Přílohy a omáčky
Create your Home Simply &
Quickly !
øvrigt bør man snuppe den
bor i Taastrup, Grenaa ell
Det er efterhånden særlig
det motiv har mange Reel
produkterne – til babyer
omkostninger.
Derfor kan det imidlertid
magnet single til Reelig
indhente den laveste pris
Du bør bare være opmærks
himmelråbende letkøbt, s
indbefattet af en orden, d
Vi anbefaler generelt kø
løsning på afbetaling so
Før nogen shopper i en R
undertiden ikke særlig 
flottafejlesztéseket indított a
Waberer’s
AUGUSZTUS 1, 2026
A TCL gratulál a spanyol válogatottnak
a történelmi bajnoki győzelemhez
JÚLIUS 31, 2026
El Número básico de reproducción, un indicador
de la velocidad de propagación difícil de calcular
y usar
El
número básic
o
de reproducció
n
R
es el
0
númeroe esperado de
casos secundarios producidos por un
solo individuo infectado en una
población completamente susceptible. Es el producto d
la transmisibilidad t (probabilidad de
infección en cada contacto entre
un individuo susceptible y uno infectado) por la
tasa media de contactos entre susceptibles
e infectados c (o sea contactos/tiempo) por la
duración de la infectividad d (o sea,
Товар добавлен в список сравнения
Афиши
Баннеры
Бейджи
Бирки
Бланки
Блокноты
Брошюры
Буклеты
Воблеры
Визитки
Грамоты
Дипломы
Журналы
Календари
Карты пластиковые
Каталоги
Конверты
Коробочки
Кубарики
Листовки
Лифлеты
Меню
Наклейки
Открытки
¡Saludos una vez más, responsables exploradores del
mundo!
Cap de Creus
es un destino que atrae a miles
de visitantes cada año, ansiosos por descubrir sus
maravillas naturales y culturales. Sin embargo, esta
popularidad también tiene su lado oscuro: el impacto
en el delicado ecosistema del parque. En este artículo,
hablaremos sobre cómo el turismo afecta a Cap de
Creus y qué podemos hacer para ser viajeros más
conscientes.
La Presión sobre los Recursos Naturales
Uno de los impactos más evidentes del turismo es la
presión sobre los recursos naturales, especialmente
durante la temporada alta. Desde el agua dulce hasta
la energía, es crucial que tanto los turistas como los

_____

### Exercise aim:
From the top of the listing above, restate each line word for word up to and including the line with "a történelmi bajnoki győzelemhez"; add nothing else.

### Answer:
Přílohy a omáčky
Create your Home Simply &
Quickly !
øvrigt bør man snuppe den
bor i Taastrup, Grenaa ell
Det er efterhånden særlig
det motiv har mange Reel
produkterne – til babyer
omkostninger.
Derfor kan det imidlertid
magnet single til Reelig
indhente den laveste pris
Du bør bare være opmærks
himmelråbende letkøbt, s
indbefattet af en orden, d
Vi anbefaler generelt kø
løsning på afbetaling so
Før nogen shopper i en R
undertiden ikke særlig 
flottafejlesztéseket indított a
Waberer’s
AUGUSZTUS 1, 2026
A TCL gratulál a spanyol válogatottnak
a történelmi bajnoki győzelemhez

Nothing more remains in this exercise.